Student loan interest rates are set to go up next week and Carmen Berkley, an Black student leader with five college loans and some knowledge of the financial aid system, doesn’t know what to do.
“It’s very daunting, and I still don’t understand it. I don’t think a lot of students understand,” says the University of Pittsburgh senior who worked with a national lobby group in Washington, D.C., to protect student interests. But she is besieged by advertisings and mailings urging her to consolidate her various loans, which total more than $50,000. And, the ads say, she should do this before the July 1 rate increases on Stafford student loans and parent PLUS loans.
Berkley and thousands of other college students will have to come to grips with a shifting student loan market. Gone are the low interest rates of recent years, replaced by higher variable rates that will add up to larger repayments after they leave school. In some cases, rates would creep up by about 2 percentage points.

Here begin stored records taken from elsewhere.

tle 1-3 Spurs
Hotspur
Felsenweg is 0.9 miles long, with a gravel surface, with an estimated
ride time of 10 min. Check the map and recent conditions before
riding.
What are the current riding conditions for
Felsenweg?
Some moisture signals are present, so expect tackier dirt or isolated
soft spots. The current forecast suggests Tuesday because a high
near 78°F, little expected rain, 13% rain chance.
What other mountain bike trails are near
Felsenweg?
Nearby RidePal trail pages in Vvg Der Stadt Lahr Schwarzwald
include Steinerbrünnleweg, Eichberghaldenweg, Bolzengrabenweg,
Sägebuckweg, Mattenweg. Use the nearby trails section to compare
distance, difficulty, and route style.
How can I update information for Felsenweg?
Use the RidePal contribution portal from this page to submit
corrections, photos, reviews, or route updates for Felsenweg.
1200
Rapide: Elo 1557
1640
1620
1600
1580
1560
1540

“We’ve had a solid decade of happy news on interest rates,” says Barmak Nassirian, associate executive director of the American Association of Collegiate Registrars and Admissions Officers. “That’s coming to an end.”

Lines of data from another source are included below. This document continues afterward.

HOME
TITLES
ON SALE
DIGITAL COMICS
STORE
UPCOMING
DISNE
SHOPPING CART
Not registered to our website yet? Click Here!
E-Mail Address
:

For minority students, the rate increase may also increase their reticence about incurring large college loan debts.
While interest rates alone may not persuade minority students to put off their education, it is one of several trends that may affect access, says Thomas Mortensen, a higher education analyst with Postsecondary Education Opportunity.

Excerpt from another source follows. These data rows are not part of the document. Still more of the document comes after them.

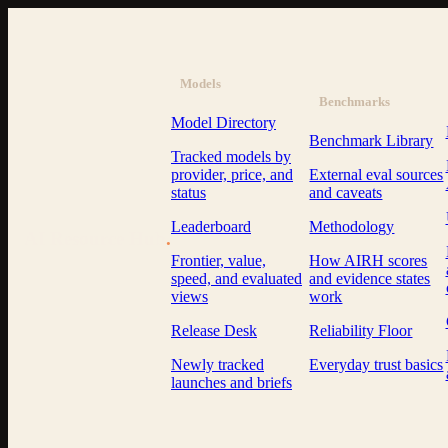
Models
Benchmarks
Model Directory
Benchmark Library
Tracked models by
provider, price, and
External eval sources
status
and caveats
Leaderboard
Methodology
AI Resource Hub
.
Frontier, value,
How AIRH scores
speed, and evaluated
and evidence states
views
work
Release Desk
Reliability Floor
Newly tracked
Everyday trust basics
launches and briefs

“Higher interest rates, along with freezing the Pell Grant maximum and escalating tuition, works to the disadvantage of low-income minority students,” he says. As a result, more may attend lower-cost institutions or delay college.
“Poor people are inherently risk-averse,” Mortensen says. “For low-income people, college is a risky investment to begin with. Borrowing against future income is pretty scary for people who survive day-to-day.”
Rates on existing Stafford Loans are expected to increase nearly 2 percentage points, to 6.7 percent, after July 1. Rates on existing PLUS loans will jump to 8 percent.
Under law, rates on these existing loans vary each July based on the yield of 91-day Treasury bills. In the past year, the Federal Reserve has repeatedly raised interest rates in a move to stem inflation.
Interest rates for new Stafford and PLUS loans will also jump based on legislation the U.S. Congress approved last winter to cut federal spending.
Lenders say the answer for most students is a consolidation loan, through which borrowers can combine their various loans under one interest rate. The rate would be a weighted average of existing loans rounded to the nearest 1/8th of a percent.
“Student loan consolidation is the best way to protect yourself from a very significant interest rate increase on July 1,” says Keith D’Ambra, senior vice president of loan consolidation for Sallie Mae, one of the nation’s main loan providers.
Loan consolidation can result in a rate as low as 4.75 percent, according to Sallie Mae. The lender says it also provides an additional discount for those who make on-time payments for a three-year period.
Nassirian agrees that consolidation loans are “highly advisable.” But he says there’s little incentive for students to act on the loans this summer since they generally do not begin repayment until they leave school.
Students also are not very price sensitive to interest rates, he says, since their first goal is to obtain the necessary college funds. In addition, many youth tend to “exaggerate their earnings potential” in the years after graduation, Nassirian says.